EXERCISE
Figure out how many lines in these records contain "principal". Only the number belongs in the reply.

[Collected data]
+ + + + + + +
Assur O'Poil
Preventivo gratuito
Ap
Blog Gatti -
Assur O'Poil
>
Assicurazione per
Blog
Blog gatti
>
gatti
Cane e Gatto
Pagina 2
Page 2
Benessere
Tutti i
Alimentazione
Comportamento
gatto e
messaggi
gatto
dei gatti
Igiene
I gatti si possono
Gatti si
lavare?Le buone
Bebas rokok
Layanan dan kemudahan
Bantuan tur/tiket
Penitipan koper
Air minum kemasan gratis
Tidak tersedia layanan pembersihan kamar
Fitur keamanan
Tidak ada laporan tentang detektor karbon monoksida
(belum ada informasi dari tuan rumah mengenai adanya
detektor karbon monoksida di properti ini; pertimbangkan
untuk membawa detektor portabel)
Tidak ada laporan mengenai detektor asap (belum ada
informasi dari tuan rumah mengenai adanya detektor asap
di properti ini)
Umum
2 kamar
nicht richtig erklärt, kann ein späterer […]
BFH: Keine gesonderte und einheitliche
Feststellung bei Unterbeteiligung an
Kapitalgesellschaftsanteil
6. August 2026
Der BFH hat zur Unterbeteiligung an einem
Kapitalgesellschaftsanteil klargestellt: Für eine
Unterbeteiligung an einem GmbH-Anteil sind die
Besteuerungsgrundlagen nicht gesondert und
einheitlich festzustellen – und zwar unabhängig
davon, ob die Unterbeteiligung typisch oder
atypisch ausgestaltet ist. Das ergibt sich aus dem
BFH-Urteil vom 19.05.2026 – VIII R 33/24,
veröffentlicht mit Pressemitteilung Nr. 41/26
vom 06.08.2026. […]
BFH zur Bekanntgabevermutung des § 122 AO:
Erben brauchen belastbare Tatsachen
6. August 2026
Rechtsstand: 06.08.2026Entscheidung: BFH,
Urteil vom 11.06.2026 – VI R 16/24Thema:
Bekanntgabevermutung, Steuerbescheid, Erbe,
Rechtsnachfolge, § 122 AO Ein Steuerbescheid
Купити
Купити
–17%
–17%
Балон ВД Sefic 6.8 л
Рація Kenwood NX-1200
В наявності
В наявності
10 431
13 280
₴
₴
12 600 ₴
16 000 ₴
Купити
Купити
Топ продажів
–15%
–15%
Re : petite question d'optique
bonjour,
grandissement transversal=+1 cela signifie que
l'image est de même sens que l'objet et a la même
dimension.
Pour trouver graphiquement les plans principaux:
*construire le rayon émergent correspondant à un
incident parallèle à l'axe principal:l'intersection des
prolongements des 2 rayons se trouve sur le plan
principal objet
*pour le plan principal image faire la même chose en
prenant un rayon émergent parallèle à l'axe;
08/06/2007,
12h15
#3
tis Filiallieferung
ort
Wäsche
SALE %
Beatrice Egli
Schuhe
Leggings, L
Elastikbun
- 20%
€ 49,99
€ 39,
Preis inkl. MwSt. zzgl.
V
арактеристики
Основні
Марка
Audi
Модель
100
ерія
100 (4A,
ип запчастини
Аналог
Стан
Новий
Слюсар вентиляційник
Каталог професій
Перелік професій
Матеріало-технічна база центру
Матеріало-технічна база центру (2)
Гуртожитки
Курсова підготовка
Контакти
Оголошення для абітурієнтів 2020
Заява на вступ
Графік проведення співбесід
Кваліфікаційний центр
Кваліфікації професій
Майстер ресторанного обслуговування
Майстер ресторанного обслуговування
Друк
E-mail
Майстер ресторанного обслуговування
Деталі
+ + + + + + +
RESULT OF THE TASK
3